Transcribed page contents:
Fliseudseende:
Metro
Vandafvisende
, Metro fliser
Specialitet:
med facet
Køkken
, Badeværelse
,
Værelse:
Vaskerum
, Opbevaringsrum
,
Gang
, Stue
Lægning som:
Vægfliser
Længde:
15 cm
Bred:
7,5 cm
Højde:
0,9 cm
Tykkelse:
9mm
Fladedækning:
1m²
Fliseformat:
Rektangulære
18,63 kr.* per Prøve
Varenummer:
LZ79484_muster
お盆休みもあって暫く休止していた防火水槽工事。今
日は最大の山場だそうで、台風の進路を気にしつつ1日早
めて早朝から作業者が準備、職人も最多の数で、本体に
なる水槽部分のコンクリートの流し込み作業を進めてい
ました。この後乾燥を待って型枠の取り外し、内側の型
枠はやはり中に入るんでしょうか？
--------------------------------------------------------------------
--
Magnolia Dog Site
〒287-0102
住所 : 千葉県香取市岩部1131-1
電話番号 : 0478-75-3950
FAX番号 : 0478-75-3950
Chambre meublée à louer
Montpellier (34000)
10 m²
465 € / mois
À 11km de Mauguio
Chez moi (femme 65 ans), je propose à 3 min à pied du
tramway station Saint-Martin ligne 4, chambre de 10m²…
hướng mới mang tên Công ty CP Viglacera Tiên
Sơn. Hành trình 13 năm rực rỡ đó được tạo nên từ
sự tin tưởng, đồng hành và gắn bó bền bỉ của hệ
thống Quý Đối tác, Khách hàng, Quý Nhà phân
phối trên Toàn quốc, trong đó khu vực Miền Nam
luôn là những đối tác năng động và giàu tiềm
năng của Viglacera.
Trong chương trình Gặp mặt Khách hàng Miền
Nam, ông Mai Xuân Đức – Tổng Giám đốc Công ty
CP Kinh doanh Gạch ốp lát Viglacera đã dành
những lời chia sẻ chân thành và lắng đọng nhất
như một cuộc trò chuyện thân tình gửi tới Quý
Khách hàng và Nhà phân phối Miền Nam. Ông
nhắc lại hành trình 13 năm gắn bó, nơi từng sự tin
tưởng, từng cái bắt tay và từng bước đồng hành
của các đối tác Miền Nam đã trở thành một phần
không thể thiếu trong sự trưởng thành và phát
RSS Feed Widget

[What you need to do] Each record above should be transcribed exactly.

[Solved problem]
Fliseudseende:
Metro
Vandafvisende
, Metro fliser
Specialitet:
med facet
Køkken
, Badeværelse
,
Værelse:
Vaskerum
, Opbevaringsrum
,
Gang
, Stue
Lægning som:
Vægfliser
Længde:
15 cm
Bred:
7,5 cm
Højde:
0,9 cm
Tykkelse:
9mm
Fladedækning:
1m²
Fliseformat:
Rektangulære
18,63 kr.* per Prøve
Varenummer:
LZ79484_muster
お盆休みもあって暫く休止していた防火水槽工事。今
日は最大の山場だそうで、台風の進路を気にしつつ1日早
めて早朝から作業者が準備、職人も最多の数で、本体に
なる水槽部分のコンクリートの流し込み作業を進めてい
ました。この後乾燥を待って型枠の取り外し、内側の型
枠はやはり中に入るんでしょうか？
--------------------------------------------------------------------
--
Magnolia Dog Site
〒287-0102
住所 : 千葉県香取市岩部1131-1
電話番号 : 0478-75-3950
FAX番号 : 0478-75-3950
Chambre meublée à louer
Montpellier (34000)
10 m²
465 € / mois
À 11km de Mauguio
Chez moi (femme 65 ans), je propose à 3 min à pied du
tramway station Saint-Martin ligne 4, chambre de 10m²…
hướng mới mang tên Công ty CP Viglacera Tiên
Sơn. Hành trình 13 năm rực rỡ đó được tạo nên từ
sự tin tưởng, đồng hành và gắn bó bền bỉ của hệ
thống Quý Đối tác, Khách hàng, Quý Nhà phân
phối trên Toàn quốc, trong đó khu vực Miền Nam
luôn là những đối tác năng động và giàu tiềm
năng của Viglacera.
Trong chương trình Gặp mặt Khách hàng Miền
Nam, ông Mai Xuân Đức – Tổng Giám đốc Công ty
CP Kinh doanh Gạch ốp lát Viglacera đã dành
những lời chia sẻ chân thành và lắng đọng nhất
như một cuộc trò chuyện thân tình gửi tới Quý
Khách hàng và Nhà phân phối Miền Nam. Ông
nhắc lại hành trình 13 năm gắn bó, nơi từng sự tin
tưởng, từng cái bắt tay và từng bước đồng hành
của các đối tác Miền Nam đã trở thành một phần
không thể thiếu trong sự trưởng thành và phát
RSS Feed Widget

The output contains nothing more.